Another class of algorithm is based on keeping a log of client activity within a sliding window in the recent past. (This is expensive and wasteful!) Sliding-window algorithms allow new requests when old requests age out, so they encourage clients to repeat past behaviour. If a client starts with a burst then it can burst again in each subsequent window.

By contrast, when a linear rate limiter allows a client to make a fast burst of requests, it shrinks the remaining window and then keeps the effective window small while the client is busy.

Smaller quotas and windows restrict the burst size, so they require smoother behaviour than larger quotas and windows, even though the ratio quota / window describes the same maximum rate.

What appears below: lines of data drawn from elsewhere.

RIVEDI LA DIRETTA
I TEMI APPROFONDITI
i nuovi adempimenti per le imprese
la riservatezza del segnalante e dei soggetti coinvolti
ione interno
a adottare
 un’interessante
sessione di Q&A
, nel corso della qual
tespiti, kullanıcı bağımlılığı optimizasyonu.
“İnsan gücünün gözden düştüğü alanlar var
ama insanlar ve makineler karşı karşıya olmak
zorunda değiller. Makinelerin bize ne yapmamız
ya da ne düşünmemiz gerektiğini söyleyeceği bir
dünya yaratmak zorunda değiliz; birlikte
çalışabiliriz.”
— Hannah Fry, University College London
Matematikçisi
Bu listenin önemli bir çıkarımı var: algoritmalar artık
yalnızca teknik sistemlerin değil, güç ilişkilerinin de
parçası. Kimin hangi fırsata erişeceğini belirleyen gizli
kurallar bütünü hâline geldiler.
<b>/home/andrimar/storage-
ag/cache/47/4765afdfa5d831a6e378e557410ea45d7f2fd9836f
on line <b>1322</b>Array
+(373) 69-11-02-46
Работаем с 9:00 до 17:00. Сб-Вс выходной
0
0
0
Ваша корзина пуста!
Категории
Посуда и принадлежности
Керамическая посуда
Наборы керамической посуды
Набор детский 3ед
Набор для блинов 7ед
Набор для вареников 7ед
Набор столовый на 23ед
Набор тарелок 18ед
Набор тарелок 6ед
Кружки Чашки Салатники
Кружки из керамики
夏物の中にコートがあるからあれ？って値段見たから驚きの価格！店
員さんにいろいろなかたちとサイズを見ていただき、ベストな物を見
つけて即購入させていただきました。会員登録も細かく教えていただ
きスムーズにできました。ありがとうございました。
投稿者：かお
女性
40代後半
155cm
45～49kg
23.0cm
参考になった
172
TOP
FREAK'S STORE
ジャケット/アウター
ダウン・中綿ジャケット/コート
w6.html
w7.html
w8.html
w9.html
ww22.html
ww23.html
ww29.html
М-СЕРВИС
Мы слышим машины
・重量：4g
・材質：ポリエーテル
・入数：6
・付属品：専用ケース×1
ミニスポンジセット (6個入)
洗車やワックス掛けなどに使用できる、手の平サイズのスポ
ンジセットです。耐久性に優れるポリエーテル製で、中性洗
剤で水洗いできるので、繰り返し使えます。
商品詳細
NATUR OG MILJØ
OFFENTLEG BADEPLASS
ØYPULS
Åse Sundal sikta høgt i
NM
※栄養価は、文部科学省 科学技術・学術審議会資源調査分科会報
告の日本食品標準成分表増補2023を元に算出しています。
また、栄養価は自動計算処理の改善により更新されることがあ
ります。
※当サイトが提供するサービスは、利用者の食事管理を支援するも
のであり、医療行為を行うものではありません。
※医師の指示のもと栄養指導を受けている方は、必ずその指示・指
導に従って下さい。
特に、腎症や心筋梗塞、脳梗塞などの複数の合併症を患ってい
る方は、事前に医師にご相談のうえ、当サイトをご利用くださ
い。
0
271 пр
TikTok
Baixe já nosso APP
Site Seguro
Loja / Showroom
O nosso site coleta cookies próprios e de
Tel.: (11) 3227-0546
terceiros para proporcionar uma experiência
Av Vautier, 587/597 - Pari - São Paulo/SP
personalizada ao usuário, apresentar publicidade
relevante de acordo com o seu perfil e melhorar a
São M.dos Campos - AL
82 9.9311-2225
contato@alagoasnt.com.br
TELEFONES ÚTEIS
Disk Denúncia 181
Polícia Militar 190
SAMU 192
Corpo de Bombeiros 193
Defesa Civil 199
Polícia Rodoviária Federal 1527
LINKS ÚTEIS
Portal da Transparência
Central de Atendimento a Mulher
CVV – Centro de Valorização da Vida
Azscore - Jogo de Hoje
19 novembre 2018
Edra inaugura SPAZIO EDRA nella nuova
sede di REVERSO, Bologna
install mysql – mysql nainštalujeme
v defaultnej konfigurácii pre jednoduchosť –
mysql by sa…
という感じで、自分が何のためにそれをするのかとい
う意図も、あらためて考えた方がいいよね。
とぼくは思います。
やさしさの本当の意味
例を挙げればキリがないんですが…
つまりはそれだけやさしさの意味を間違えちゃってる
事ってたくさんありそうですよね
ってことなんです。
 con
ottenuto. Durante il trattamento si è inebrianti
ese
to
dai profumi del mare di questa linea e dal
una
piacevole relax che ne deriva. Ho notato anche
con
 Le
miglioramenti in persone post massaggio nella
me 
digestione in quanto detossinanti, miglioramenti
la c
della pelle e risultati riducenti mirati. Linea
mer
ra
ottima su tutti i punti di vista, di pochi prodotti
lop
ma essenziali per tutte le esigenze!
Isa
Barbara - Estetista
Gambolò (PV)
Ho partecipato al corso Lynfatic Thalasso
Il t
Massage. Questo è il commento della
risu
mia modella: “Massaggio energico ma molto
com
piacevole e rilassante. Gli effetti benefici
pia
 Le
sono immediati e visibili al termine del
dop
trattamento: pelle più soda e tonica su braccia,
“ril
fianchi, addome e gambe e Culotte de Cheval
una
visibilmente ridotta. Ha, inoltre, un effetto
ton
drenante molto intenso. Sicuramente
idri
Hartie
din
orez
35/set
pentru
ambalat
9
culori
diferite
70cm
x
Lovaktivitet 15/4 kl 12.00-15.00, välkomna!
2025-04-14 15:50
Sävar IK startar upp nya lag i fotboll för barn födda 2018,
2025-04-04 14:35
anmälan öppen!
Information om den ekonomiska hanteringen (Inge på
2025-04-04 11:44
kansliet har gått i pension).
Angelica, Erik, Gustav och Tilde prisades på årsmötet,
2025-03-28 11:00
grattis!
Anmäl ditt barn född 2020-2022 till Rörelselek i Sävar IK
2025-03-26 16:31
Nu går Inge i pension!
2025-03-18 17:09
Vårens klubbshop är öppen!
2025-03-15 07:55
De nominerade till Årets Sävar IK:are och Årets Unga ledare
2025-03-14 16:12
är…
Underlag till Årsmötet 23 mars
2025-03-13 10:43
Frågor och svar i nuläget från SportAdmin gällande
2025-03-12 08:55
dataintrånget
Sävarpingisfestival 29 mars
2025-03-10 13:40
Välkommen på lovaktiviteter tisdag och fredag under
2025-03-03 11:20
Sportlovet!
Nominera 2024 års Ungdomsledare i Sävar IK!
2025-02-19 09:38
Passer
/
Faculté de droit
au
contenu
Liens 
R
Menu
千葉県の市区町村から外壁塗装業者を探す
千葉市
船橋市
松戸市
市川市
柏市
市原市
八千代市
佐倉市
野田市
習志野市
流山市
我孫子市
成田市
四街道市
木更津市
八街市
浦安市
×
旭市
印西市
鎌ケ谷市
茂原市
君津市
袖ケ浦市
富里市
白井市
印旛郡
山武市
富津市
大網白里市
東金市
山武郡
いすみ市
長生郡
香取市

Automatically shrinking the effective window reduces the permitted burstiness of subsequent requests. As a result, linear rate limiters smooth out the interval between requests, as well as controlling the number of requests per window.

Other algorithms can make clients behave smoothly too.

A linear rate limiter indirectly assesses a client's request rate by relating a request counter to the passage of time. By contrast, an exponential rate limiter directly measures a client's average rate and allows or denies requests by comparing the rate to the limit.

An exponential rate limiter can be used with HTTP RateLimit headers in a similar manner to a linear rate limiter. That previous article explains how to calculate the remaining window (called t_next) when a request is denied. When a request is allowed, the output results for a RateLimit header can be calculated as follows. (Beware, this snippet uses an awkward mixture of variable names from this article and the previous article.)

    if r_now < quota
        state[pk].time = t_now
        state[pk].rate = r_now
        a = quota - r_now
        r = floor(a)
        t = ceil(a * window / quota)
        return ALLOW(r, t)

The RateLimit header calculation for the exponential rate limiter is just the reciprocal of the linear rate limiter. It has the same smoothing effect for the same reasons.

I expect it's possible to retrofit dynamic window shrinking on to other rate limit algorithms. But (as I wrote yesterday) it's better to use a simple GCRA linear rate limiter.

PS. The terminology in this article is different from how I previously described rate limit algorithms: in the past I used rate = limit / period where the HTTP RateLimit draft uses quota / window.